GIVEN DATA:
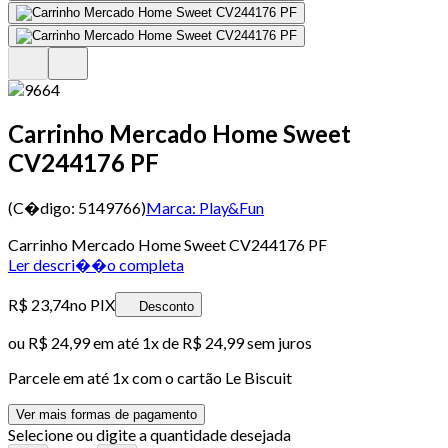
Carrinho Mercado Home Sweet
CV244176 PF
(C�digo:
5149766
)
Marca:
Play&Fun
Carrinho Mercado Home Sweet CV244176 PF
Ler descri��o completa
R$ 23,74
no PIX
Desconto
ou
R$ 24,99
em até 1x de
R$ 24,99
sem juros
Parcele em até
1
x com o cartão
Le Biscuit
Ver mais formas de pagamento
Selecione ou digite a quantidade desejada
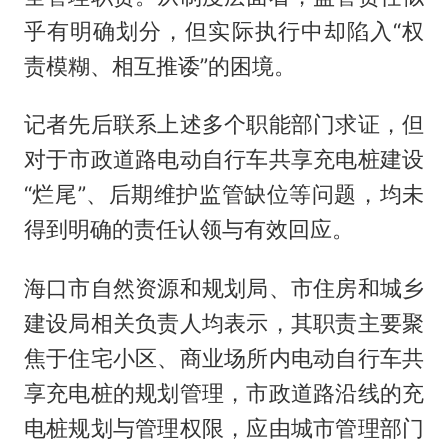
乎有明确划分，但实际执行中却陷入“权
责模糊、相互推诿”的困境。
记者先后联系上述多个职能部门求证，但
对于市政道路电动自行车共享充电桩建设
“烂尾”、后期维护监管缺位等问题，均未
得到明确的责任认领与有效回应。
海口市自然资源和规划局、市住房和城乡
建设局相关负责人均表示，其职责主要聚
焦于住宅小区、商业场所内电动自行车共
享充电桩的规划管理，市政道路沿线的充
电桩规划与管理权限，应由城市管理部门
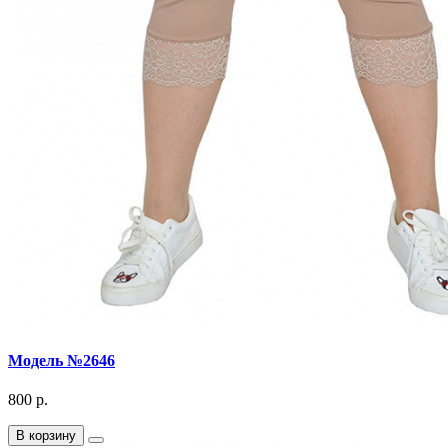
Модель №2646
800 р.
В корзину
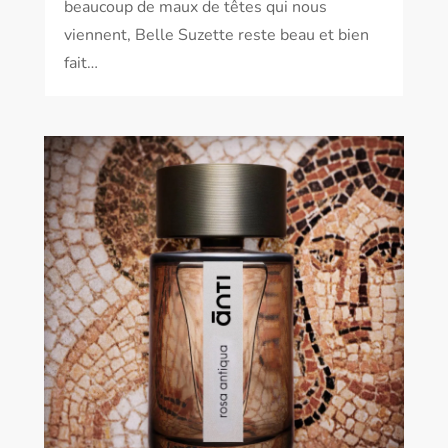
beaucoup de maux de têtes qui nous
viennent, Belle Suzette reste beau et bien
fait…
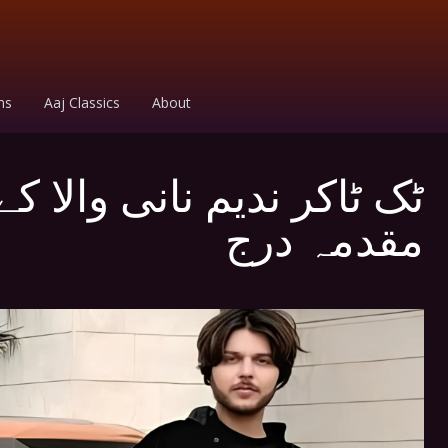
ms
Aaj Classics
About
ٹک ٹاکر ندیم نانی والا ک
مقدمہ درج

EXERCISE GOAL: All records must be output exactly as they are, except for the pictures, which are left out.

SOLUTION:
Carrinho Mercado Home Sweet
CV244176 PF
(C�digo:
5149766
)
Marca:
Play&Fun
Carrinho Mercado Home Sweet CV244176 PF
Ler descri��o completa
R$ 23,74
no PIX
Desconto
ou
R$ 24,99
em até 1x de
R$ 24,99
sem juros
Parcele em até
1
x com o cartão
Le Biscuit
Ver mais formas de pagamento
Selecione ou digite a quantidade desejada
乎有明确划分，但实际执行中却陷入“权
责模糊、相互推诿”的困境。
记者先后联系上述多个职能部门求证，但
对于市政道路电动自行车共享充电桩建设
“烂尾”、后期维护监管缺位等问题，均未
得到明确的责任认领与有效回应。
海口市自然资源和规划局、市住房和城乡
建设局相关负责人均表示，其职责主要聚
焦于住宅小区、商业场所内电动自行车共
享充电桩的规划管理，市政道路沿线的充
电桩规划与管理权限，应由城市管理部门
Модель №2646
800 р.
В корзину
beaucoup de maux de têtes qui nous
viennent, Belle Suzette reste beau et bien
fait…
ms
Aaj Classics
About
ٹک ٹاکر ندیم نانی والا ک
مقدمہ درج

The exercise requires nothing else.